[Assignment] Write every entry out again, exactly as given.

╭──

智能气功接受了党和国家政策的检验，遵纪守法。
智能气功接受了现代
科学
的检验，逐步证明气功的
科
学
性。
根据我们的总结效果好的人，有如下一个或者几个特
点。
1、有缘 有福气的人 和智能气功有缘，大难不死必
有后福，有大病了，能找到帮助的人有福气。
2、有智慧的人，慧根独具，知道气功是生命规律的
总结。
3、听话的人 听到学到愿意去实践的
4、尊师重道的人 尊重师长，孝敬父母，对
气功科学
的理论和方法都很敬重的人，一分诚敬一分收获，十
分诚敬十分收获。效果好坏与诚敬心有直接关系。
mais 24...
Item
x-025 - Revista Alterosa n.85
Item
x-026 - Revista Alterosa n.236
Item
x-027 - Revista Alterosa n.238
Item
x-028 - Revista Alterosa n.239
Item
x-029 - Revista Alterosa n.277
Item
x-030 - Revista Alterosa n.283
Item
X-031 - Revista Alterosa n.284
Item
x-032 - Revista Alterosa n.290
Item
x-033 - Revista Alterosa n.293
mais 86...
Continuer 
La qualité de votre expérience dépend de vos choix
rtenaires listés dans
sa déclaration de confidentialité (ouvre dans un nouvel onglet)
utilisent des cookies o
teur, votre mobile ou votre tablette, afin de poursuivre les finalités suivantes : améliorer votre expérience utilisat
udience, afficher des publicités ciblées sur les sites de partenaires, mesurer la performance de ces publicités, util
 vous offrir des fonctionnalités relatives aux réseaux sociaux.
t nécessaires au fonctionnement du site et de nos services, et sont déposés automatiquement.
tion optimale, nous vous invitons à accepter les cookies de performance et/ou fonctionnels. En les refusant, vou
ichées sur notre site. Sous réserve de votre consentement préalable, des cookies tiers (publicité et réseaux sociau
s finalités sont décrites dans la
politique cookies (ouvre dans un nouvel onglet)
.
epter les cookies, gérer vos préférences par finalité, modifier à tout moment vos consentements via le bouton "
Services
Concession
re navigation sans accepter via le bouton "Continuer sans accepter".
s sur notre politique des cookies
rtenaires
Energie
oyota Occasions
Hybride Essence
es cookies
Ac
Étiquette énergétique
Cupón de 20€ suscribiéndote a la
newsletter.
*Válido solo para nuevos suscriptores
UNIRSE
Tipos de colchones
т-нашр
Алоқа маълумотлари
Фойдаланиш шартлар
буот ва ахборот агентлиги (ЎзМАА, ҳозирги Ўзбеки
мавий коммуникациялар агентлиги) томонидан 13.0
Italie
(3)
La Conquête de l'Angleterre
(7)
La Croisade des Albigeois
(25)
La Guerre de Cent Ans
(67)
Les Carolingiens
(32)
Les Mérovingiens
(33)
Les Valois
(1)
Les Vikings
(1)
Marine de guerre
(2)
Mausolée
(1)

╰──

[Response to this exercise]
智能气功接受了党和国家政策的检验，遵纪守法。
智能气功接受了现代
科学
的检验，逐步证明气功的
科
学
性。
根据我们的总结效果好的人，有如下一个或者几个特
点。
1、有缘 有福气的人 和智能气功有缘，大难不死必
有后福，有大病了，能找到帮助的人有福气。
2、有智慧的人，慧根独具，知道气功是生命规律的
总结。
3、听话的人 听到学到愿意去实践的
4、尊师重道的人 尊重师长，孝敬父母，对
气功科学
的理论和方法都很敬重的人，一分诚敬一分收获，十
分诚敬十分收获。效果好坏与诚敬心有直接关系。
mais 24...
Item
x-025 - Revista Alterosa n.85
Item
x-026 - Revista Alterosa n.236
Item
x-027 - Revista Alterosa n.238
Item
x-028 - Revista Alterosa n.239
Item
x-029 - Revista Alterosa n.277
Item
x-030 - Revista Alterosa n.283
Item
X-031 - Revista Alterosa n.284
Item
x-032 - Revista Alterosa n.290
Item
x-033 - Revista Alterosa n.293
mais 86...
Continuer 
La qualité de votre expérience dépend de vos choix
rtenaires listés dans
sa déclaration de confidentialité (ouvre dans un nouvel onglet)
utilisent des cookies o
teur, votre mobile ou votre tablette, afin de poursuivre les finalités suivantes : améliorer votre expérience utilisat
udience, afficher des publicités ciblées sur les sites de partenaires, mesurer la performance de ces publicités, util
 vous offrir des fonctionnalités relatives aux réseaux sociaux.
t nécessaires au fonctionnement du site et de nos services, et sont déposés automatiquement.
tion optimale, nous vous invitons à accepter les cookies de performance et/ou fonctionnels. En les refusant, vou
ichées sur notre site. Sous réserve de votre consentement préalable, des cookies tiers (publicité et réseaux sociau
s finalités sont décrites dans la
politique cookies (ouvre dans un nouvel onglet)
.
epter les cookies, gérer vos préférences par finalité, modifier à tout moment vos consentements via le bouton "
Services
Concession
re navigation sans accepter via le bouton "Continuer sans accepter".
s sur notre politique des cookies
rtenaires
Energie
oyota Occasions
Hybride Essence
es cookies
Ac
Étiquette énergétique
Cupón de 20€ suscribiéndote a la
newsletter.
*Válido solo para nuevos suscriptores
UNIRSE
Tipos de colchones
т-нашр
Алоқа маълумотлари
Фойдаланиш шартлар
буот ва ахборот агентлиги (ЎзМАА, ҳозирги Ўзбеки
мавий коммуникациялар агентлиги) томонидан 13.0
Italie
(3)
La Conquête de l'Angleterre
(7)
La Croisade des Albigeois
(25)
La Guerre de Cent Ans
(67)
Les Carolingiens
(32)
Les Mérovingiens
(33)
Les Valois
(1)
Les Vikings
(1)
Marine de guerre
(2)
Mausolée
(1)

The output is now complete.